WORK TO BE COMPLETED:
Each line of the data below that holds the word "Maung" is to be reported in full.

Extracted page text data:
+ + + + + + +
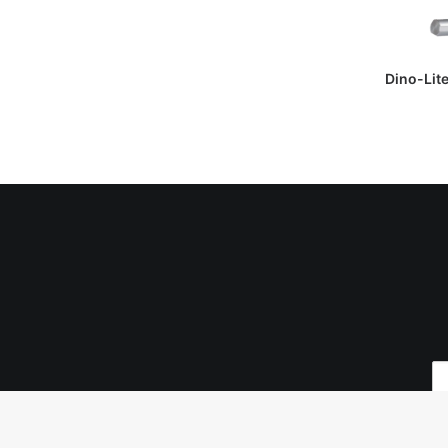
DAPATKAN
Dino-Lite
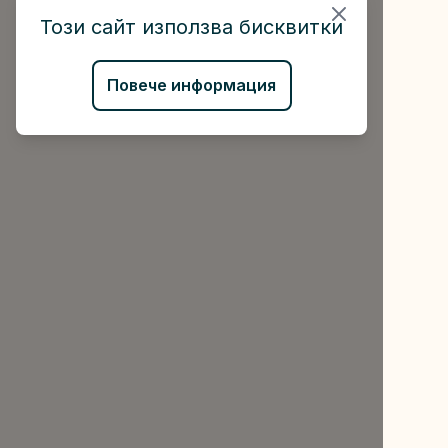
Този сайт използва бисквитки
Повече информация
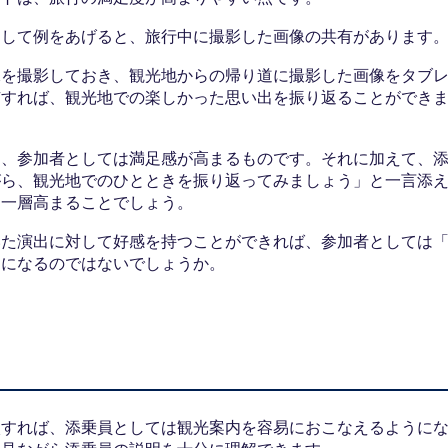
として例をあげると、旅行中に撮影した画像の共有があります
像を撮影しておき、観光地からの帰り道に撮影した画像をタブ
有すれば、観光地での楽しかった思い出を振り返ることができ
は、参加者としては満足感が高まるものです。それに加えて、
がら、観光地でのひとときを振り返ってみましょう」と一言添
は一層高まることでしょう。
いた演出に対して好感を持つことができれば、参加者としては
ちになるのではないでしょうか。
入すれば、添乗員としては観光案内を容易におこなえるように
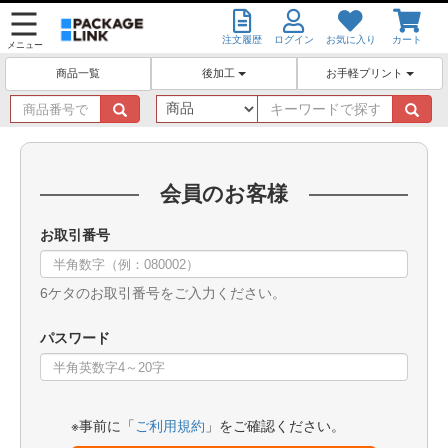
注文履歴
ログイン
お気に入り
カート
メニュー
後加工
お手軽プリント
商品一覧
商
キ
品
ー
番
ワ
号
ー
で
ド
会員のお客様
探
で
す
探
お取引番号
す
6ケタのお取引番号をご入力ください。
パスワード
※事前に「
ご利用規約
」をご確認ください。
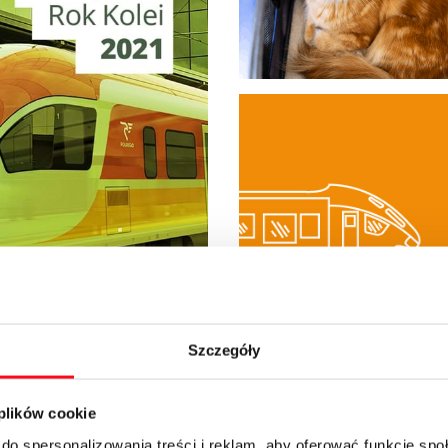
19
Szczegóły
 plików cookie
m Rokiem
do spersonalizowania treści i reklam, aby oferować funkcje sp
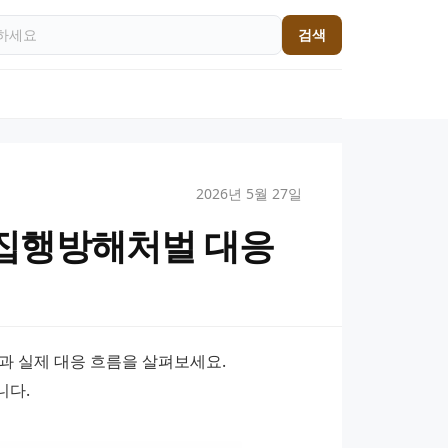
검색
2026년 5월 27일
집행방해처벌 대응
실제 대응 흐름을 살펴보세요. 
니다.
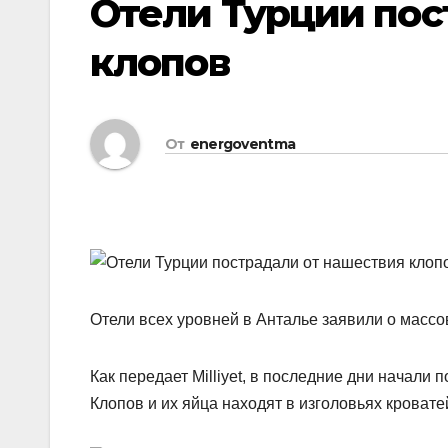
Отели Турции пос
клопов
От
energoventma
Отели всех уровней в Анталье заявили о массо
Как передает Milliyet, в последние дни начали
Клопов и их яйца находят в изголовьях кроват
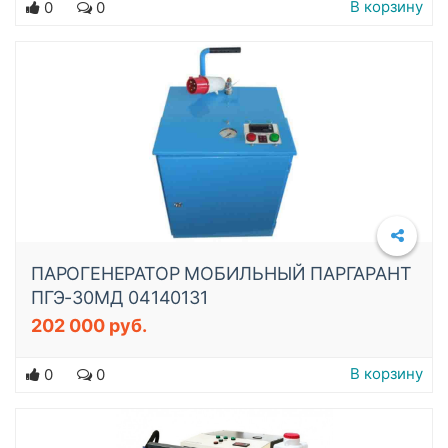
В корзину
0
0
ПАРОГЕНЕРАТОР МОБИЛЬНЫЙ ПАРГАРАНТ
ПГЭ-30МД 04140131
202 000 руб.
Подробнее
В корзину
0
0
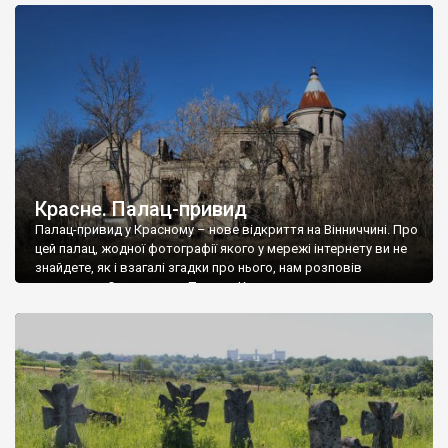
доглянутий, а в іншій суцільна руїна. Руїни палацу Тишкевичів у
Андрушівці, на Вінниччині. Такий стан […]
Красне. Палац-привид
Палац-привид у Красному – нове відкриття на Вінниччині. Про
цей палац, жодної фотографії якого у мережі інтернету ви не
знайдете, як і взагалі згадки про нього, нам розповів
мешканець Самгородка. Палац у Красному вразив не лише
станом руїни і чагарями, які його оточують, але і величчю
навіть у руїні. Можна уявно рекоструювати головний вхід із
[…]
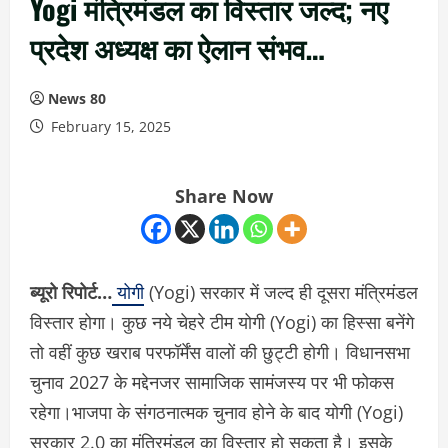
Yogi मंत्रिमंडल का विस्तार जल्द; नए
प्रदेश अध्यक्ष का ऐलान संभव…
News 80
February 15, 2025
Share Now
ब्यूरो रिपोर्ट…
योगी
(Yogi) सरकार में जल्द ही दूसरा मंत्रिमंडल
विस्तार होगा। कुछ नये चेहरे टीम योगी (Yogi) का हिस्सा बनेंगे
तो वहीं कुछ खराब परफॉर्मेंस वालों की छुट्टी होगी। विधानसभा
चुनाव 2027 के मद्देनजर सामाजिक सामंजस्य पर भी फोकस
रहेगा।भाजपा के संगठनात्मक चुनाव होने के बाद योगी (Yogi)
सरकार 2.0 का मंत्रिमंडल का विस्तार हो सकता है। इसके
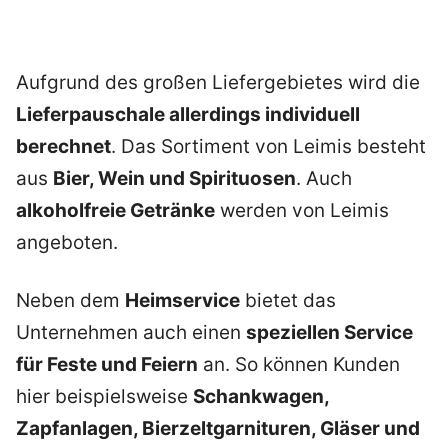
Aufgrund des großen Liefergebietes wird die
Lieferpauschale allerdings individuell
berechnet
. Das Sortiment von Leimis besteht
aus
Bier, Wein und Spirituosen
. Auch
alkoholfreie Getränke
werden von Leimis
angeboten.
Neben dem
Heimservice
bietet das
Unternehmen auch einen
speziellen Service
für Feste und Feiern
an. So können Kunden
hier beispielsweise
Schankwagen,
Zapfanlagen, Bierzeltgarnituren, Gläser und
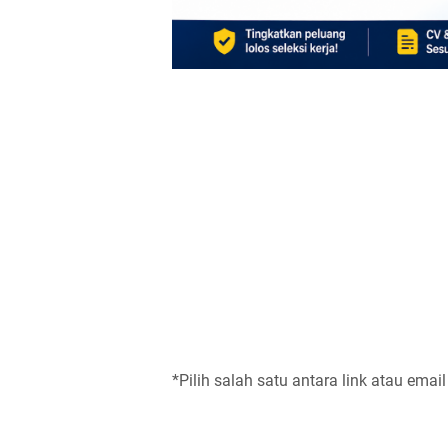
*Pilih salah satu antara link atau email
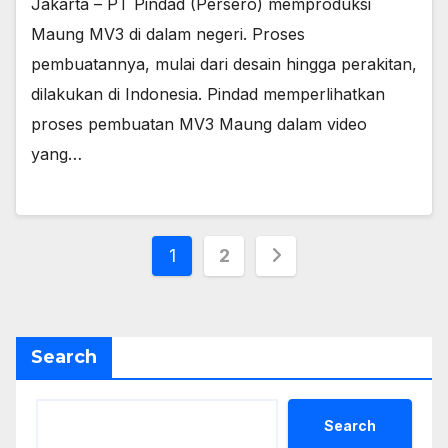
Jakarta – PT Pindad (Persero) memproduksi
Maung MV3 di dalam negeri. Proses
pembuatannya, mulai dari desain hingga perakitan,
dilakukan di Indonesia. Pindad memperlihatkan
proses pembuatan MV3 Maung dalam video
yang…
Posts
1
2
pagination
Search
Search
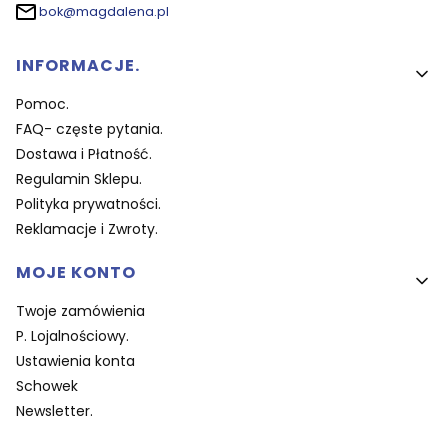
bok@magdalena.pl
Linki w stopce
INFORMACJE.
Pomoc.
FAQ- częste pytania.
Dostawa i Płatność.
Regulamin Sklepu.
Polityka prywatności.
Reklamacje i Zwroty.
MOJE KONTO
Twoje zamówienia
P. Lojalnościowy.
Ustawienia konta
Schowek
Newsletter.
+ + + + + + +
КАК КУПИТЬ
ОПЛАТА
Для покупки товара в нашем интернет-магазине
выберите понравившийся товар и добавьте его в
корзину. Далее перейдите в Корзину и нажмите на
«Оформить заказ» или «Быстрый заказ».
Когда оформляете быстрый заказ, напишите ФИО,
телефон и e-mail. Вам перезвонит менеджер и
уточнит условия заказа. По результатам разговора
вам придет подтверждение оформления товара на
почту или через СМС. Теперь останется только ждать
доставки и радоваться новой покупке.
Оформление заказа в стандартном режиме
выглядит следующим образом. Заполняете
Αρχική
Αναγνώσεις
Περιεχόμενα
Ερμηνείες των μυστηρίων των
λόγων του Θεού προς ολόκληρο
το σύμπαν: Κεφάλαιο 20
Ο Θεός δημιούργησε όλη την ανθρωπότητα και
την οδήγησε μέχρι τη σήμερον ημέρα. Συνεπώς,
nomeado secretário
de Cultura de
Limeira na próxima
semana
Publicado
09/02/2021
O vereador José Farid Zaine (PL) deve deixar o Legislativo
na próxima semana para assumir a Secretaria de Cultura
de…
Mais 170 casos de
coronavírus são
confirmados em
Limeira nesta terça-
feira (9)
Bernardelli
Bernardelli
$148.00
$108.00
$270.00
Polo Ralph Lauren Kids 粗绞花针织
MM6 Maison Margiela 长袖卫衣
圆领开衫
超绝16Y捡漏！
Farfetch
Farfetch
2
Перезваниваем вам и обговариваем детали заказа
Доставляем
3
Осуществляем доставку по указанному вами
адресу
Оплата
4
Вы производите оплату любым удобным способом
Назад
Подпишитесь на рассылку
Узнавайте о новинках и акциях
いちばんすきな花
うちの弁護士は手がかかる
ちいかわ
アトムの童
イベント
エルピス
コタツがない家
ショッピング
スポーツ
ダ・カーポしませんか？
+ + + + + + +
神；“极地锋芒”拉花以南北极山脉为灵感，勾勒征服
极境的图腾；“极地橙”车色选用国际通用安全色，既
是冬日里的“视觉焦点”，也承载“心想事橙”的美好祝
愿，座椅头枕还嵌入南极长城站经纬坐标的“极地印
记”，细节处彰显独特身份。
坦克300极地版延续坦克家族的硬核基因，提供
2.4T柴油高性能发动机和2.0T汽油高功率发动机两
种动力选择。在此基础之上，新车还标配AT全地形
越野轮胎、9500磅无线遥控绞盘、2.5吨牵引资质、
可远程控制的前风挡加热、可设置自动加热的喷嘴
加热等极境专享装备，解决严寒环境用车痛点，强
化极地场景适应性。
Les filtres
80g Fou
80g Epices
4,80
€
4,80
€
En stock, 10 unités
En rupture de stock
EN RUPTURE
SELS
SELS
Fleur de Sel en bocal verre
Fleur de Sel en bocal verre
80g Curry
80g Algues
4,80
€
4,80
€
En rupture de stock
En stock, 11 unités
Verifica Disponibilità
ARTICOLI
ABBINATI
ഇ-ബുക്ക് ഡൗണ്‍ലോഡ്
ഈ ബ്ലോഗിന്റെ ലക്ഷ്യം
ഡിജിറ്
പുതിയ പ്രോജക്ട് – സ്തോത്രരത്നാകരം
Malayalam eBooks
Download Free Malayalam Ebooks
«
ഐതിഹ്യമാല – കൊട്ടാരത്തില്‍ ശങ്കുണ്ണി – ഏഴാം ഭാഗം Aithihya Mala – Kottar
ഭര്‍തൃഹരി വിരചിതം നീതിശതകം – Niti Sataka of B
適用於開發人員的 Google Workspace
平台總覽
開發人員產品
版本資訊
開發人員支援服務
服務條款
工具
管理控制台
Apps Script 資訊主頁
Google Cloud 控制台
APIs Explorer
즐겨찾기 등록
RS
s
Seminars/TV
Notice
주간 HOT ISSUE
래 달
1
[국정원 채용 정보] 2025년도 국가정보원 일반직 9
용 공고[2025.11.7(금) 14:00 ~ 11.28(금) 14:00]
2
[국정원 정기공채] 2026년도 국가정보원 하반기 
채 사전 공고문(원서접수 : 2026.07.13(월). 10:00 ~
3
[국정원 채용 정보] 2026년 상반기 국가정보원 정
+ + + + + + +
SOLUTION:
Maung MV3 di dalam negeri. Proses
proses pembuatan MV3 Maung dalam video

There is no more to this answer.